According to the Joint Commission, leaving surgical tools and other objects in a patient’s body after surgery is a common error in hospitals in Massachusetts and around the country. This event is known as the “Unintended Retention of Foreign Objects, or URFO. A four-year study at the Mayo Clinic revealed an incidence of this in one in 5,500 surgeries after reviewing 411,526 of them. Other studies have revealed that some hospitals are 10 times more likely to perform this error than other hospitals.

By far, sponges are the most common surgical tool left in the body’s cavity. One woman had an undetected sponge left in her after a cesarean procedure. In addition to severe pain, her bowels were shut down. It required a six hour surgery to remove the sponge. Fortunately, the patient survived. The Joint Commission warns the present practice for counting sponges has about a 10 to 15 percent error rate. There is definitely a cost-effective fix for URFO. With new technology available, hospitals can easily tag the sponges with radio-frequency systems that make a beep after a wand is waved over a patient.

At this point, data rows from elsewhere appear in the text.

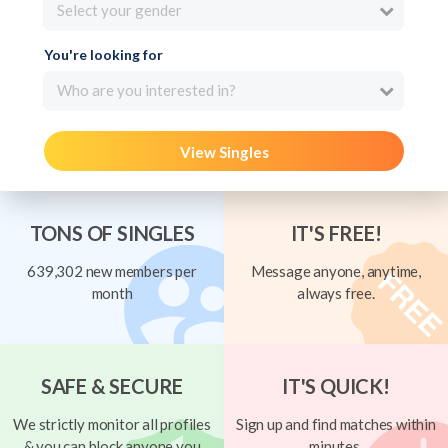
Select your gender
You're looking for
Who are you interested in?
View Singles
TONS OF SINGLES
IT'S FREE!
639,302 new members per
Message anyone, anytime,
month
always free.
SAFE & SECURE
IT'S QUICK!
We strictly monitor all profiles
Sign up and find matches within
& you can block anyone you
minutes.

These types of barcodes only add a minimal $2 to $10 cost to the surgery. Amazingly, only about 15 percent of hospitals are implementing this technology. While the Joint Commission recommends that the health care industry research new technology, apparently the advice is falling on deaf ears.

URFO falls in the legal realm of medical malpractice, and there are legal professionals who specialize in surgeon malpractice. When URFO occurs after surgery, pain and additional medical complications that are life threatening can occur. With the help of a Massachusetts medical malpractice attorney, patients with damages could file a lawsuit for compensation.